Navigating Elections


Cricket Collister, Writer


Whenever an election comes around, you often hear “Get out and vote!” The number of eligible voters fluctuates every year with people turning 18 and the elderly passing away. With all of these people, what percent really goes out to vote? PBS said in…that in 2016, 57 percent of eligible voters cast their ballots in the presidential election. Why is it that the number isn’t 100 percent? 

Often, many young people do not come out and vote when they are first-able. Voting becomes a habit– one that needs time to form. According to the census, during the 2016 presidential election, 46 percent of voters 18-29 went out to vote. Now that may seem like a large number, but compared to the 70.9 percentage of voters aged 65 and older, it seems small. 

It becomes clear that personal choice isn’t the only factor that determines an election. According to the National Conference of State Legislatures, 36 states, you need a valid photo ID. 21 million Americans lack this identification. This makes it difficult for those who want to vote, because getting an identification card is no easy task. 

State Felon Disenfranchisement totals (PHOTO FROM

Imprisonment also affects a person’s ability to vote. Disenfranchisement, the state of being deprived of a right or privilege, commonly the one to vote, affects a large number of voters in the United States. Human Rights Watch, an organization dedicated to human rights, estimates that 3.9 million Americans have lost their right to cast a vote because of their past or present incarceration. These people are either temporarily or permanently disenfranchised as a result of a felony conviction. This is yet another hurdle for those planning on going out to vote. 

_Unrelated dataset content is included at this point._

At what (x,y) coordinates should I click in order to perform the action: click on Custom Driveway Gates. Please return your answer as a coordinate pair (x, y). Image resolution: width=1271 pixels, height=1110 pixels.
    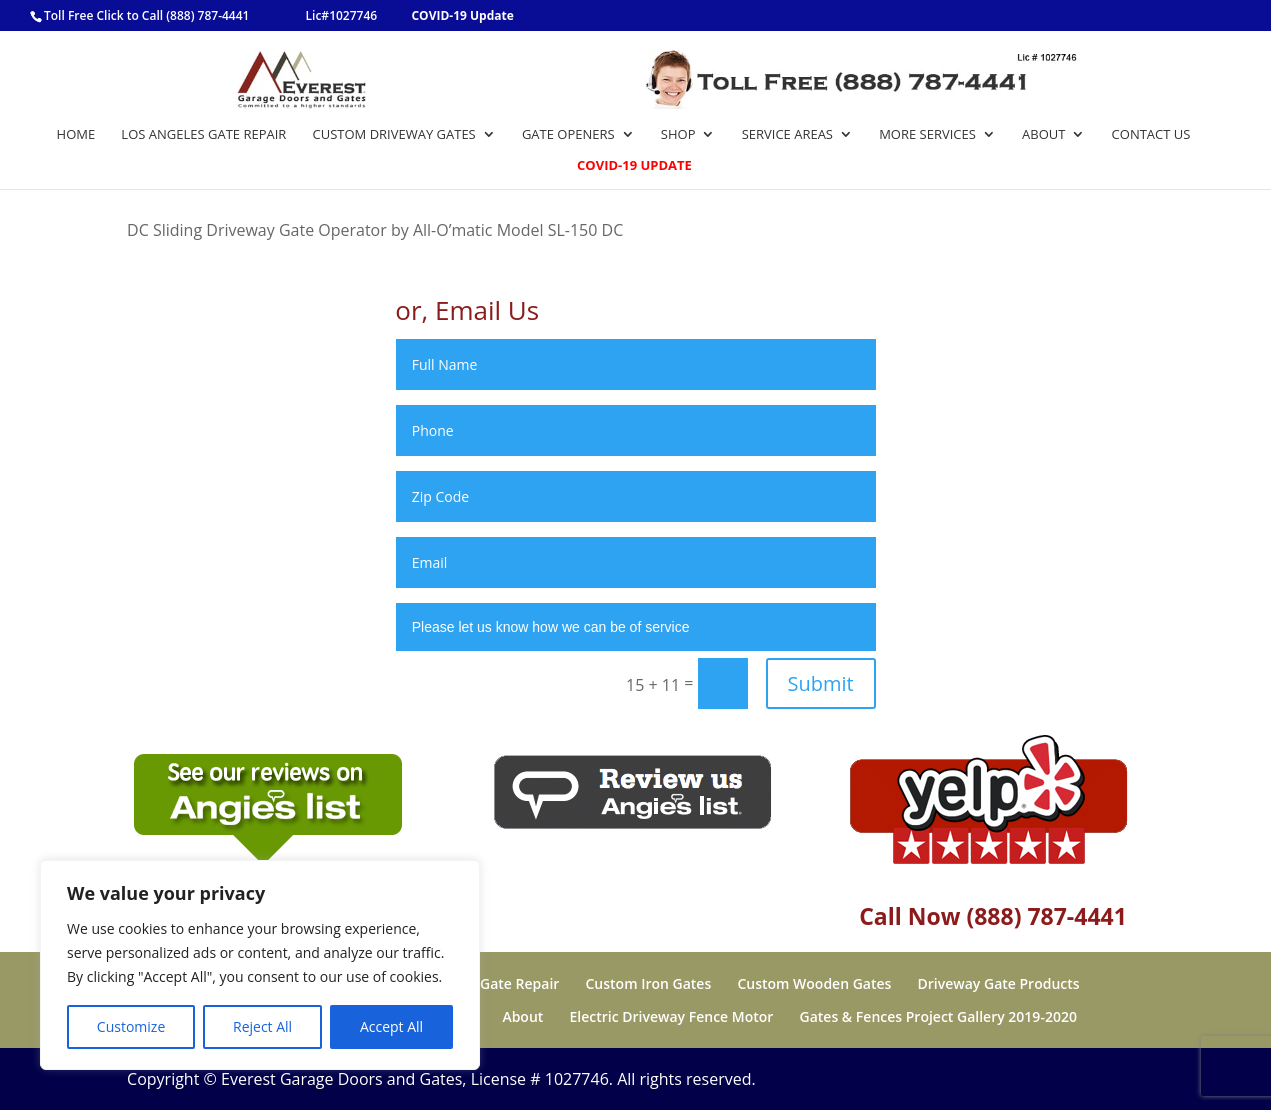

Another thing you most likely are hearing is “popular vote”, “electoral votes” and “swing states”. These terms can be confusing and overwhelming if you don’t have any voting experience or understanding of how elections take place. Swing states are states that go back and forth between having majority vote be red (Republican) or blue (Democrat). These states are commonly where the candidates spend most of their time campaigning, in hope of gaining more votes (electoral) for their party. 

Electoral votes are the votes each state gets from the electoral college. A census is conducted every 10 years, and this determines the concentration of wealth and population in a certain area. With this, a representative is given to a certain area. When the state is voting for a president, the candidate who wins the majority is given all of the states electoral votes. These representatives don’t vote just for their district, they vote for whoever wins the majority in their states. Bigger states (by population) like California or New York are essentially the most important states in presidential elections, because these states have the most electoral votes. Smaller states like Vermont do not hold the upper hand in elections. There are 538 electors, and for a president to win presidential-elect, they have to get a hold of 270 votes. 

The popular vote, or national poll, is how the American people are voting. This would be counted in the millions, and is all of the citizens’ votes. It is seen sometimes that a president will lose the popular vote, but gain the required 270 electoral votes, like Donald Trump in the 2016 election. There are many advocates for the abolishment of the electoral college, with arguments that it is an outdated system. Many people believe that the president should be determined simply by the popular vote. 

Overall, politics and voting can be difficult to navigate. With knowledge on what these terms mean and understanding how the election system works, many young voters would be able to make a more educated choice on who they want to cast their ballot for. Although it can be a difficult conversation, participation in the democracy of the United States is  essential for our country, and education on this system is helpful to all.